Wistrich expected that, faced with such starkly immoral and operationally indefensible deeds, the police would have held their hands up and said it was wrong but have claimed to have learned lessons and moved on since then. It's been a surprise to see them defend it and obstruct justice. Their main tactic is 'neither confirm nor deny' (NCND), which they pretend is a long-held inviolate principle.

They are also trying to get cases struck out because 'this has no basis in law'. What happened to these women is very rare, and its exposure rarer still, so of course there is no list of similar historic cases.

The Metropolitan Police officers doing the self-investigations met with Mark Jenner/Cassidy's partner, asking for details, letters, photos, diaries. They were from the Professional Standards department, an internal body. Yet still they held the line that they would not confirm that Jenner was a police officer.

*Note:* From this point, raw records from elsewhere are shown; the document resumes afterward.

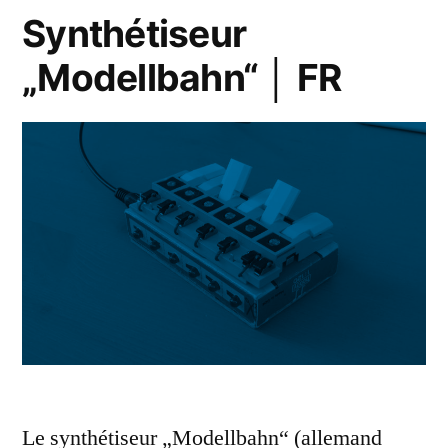
Synthétiseur
„Modellbahn“ │ FR
Le synthétiseur „Modellbahn“ (allemand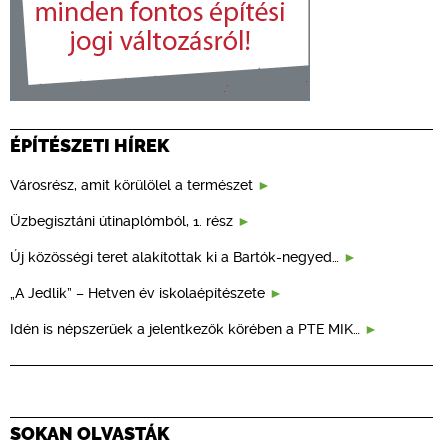
ÉPÍTÉSZETI HÍREK
Városrész, amit körülölel a természet
Üzbegisztáni útinaplómból, 1. rész
Új közösségi teret alakítottak ki a Bartók-negyed…
„A Jedlik” – Hetven év iskolaépítészete
Idén is népszerűek a jelentkezők körében a PTE MIK…
SOKAN OLVASTÁK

I'd also point out that the Met is defending legal action by Jenner's ex-partner, so there's a conflict of interest in them investigating on the one hand whilst trying to stifle investigations on the other.

The three women who had relationships with Mark Kennedy did so after the Human Rights Act came into force, so had a claim there. It has been thrown out of real court and sent to an Investigatory Powers Tribunal, a secret court where the women and their lawyers are barred from being there or seeing what evidence the police provide (or omit), then the judge makes a decision without giving any reasons and there is no right of appeal. Historically, all cases at IPTs find in favour of the state.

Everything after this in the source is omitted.